Glad it worked out for you. You should be very happy with Michauds.


----------



## JonnyBoyPlowing

My father has a 04 jeep wrangler with a 7' curtis snow pro and he is moving it to a 06 nissan frontier. One of my buddies plows with a frontier with a curtis and says its a great plow for that truck.


----------



## metrail

JonnyBoy - Thanks for the post-- the day that I had it installed we got about 4 inches and plowing operations went well. I sure would like it to snow again so I can justify its purchase... I'm confident the jet stream will make its way south before April showers-- at least one more snowfall!  In the mean time the yellow flashing light is kool!

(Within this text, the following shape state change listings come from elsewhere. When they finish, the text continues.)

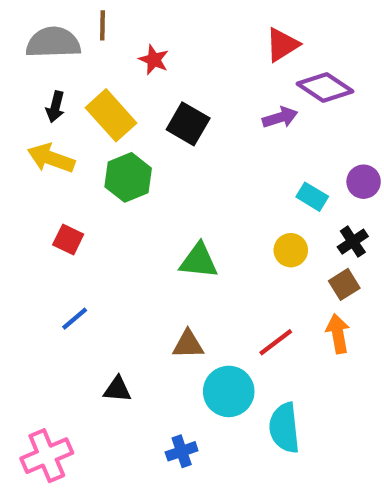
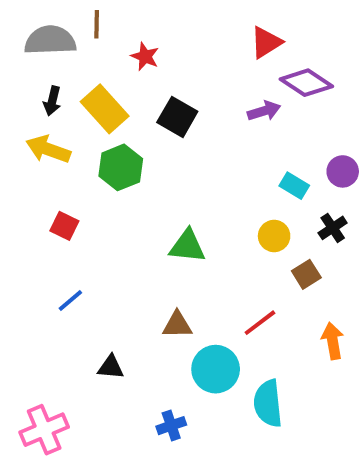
brown square: (344, 284) -> (306, 274), moved
orange arrow: (338, 334) -> (333, 341), moved

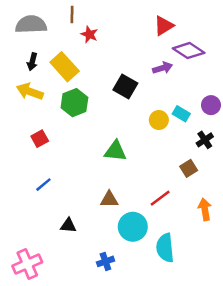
brown line: (97, 24) -> (72, 15), moved
black square: (177, 117) -> (125, 87), moved
red square: (64, 226) -> (40, 139), turned 35
yellow circle: (274, 236) -> (159, 120), moved

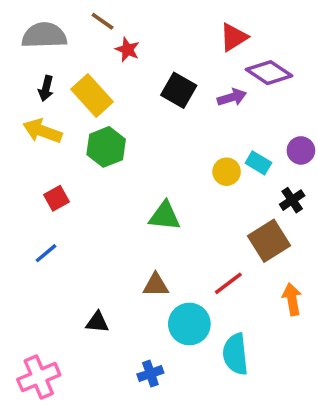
brown line: (72, 15) -> (103, 21), turned -56
black square: (125, 87) -> (179, 90), moved
brown square: (189, 168) -> (269, 241), size x1.6
blue line: (43, 185) -> (46, 253), moved

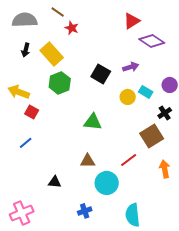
black square: (179, 90) -> (101, 74), moved
purple arrow: (232, 97) -> (131, 67), moved
yellow arrow: (42, 131) -> (19, 92), moved
red square: (57, 198) -> (32, 112), turned -32
cyan semicircle: (235, 354) -> (133, 215), moved

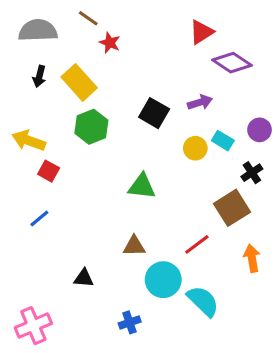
cyan semicircle: (133, 215) -> (203, 301), moved, turned 140

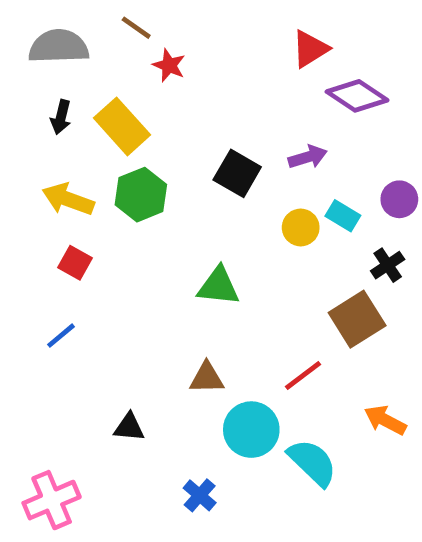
yellow arrow: (29, 141) -> (68, 199), moved
orange arrow: (252, 258) -> (385, 420), moved, turned -52
blue cross: (130, 322) -> (200, 495), turned -30

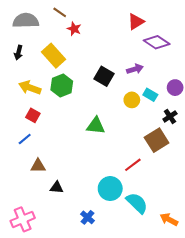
black arrow: (61, 117) -> (18, 53), moved
blue line: (61, 336) -> (25, 139), moved
brown triangle: (207, 378) -> (38, 166), moved
orange arrow: (385, 420) -> (169, 219), moved

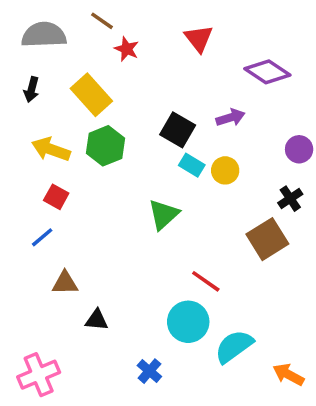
red triangle: (136, 22) -> (199, 38), moved, turned -36
cyan rectangle: (150, 95) -> (192, 165), moved
green triangle: (96, 126) -> (164, 214), turned -48
red line: (133, 165) -> (206, 281), moved, turned 72
cyan semicircle: (137, 203) -> (234, 346), turned -80

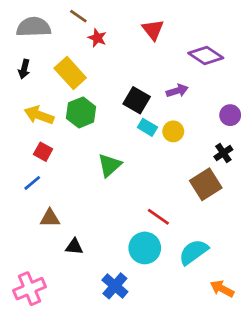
green triangle: (164, 214) -> (110, 165), moved
cyan semicircle: (234, 346) -> (194, 252), moved
blue cross: (149, 371) -> (115, 286), size x1.4

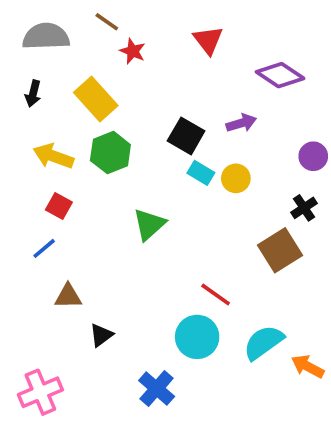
black triangle: (74, 247) -> (101, 335), turned -42
orange arrow: (222, 289) -> (308, 366), moved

Happy Plowing (maybe?) ~ Metrail


----------



## mercer_me

metrail;1443580 said:


> JonnyBoy - Thanks for the post-- the day that I had it installed we got about 4 inches and plowing operations went well. I sure would like it to snow again so I can justify its purchase... I'm confident the jet stream will make its way south before April showers-- at least one more snowfall!  In the mean time the yellow flashing light is kool!
> 
> Happy Plowing (maybe?) ~ Metrail


I'm glad it worked good for you. Did you get any snow Saturday? You should post some pictures of it.


----------



## JonnyBoyPlowing

I put a 7' curtis home-pro on my 2005 frontier crew cab. i looked at the homesteader by fisher and the curtis is much more durable. it is built like a full size plow with a heavy duty frame and the hitch-n-run system


----------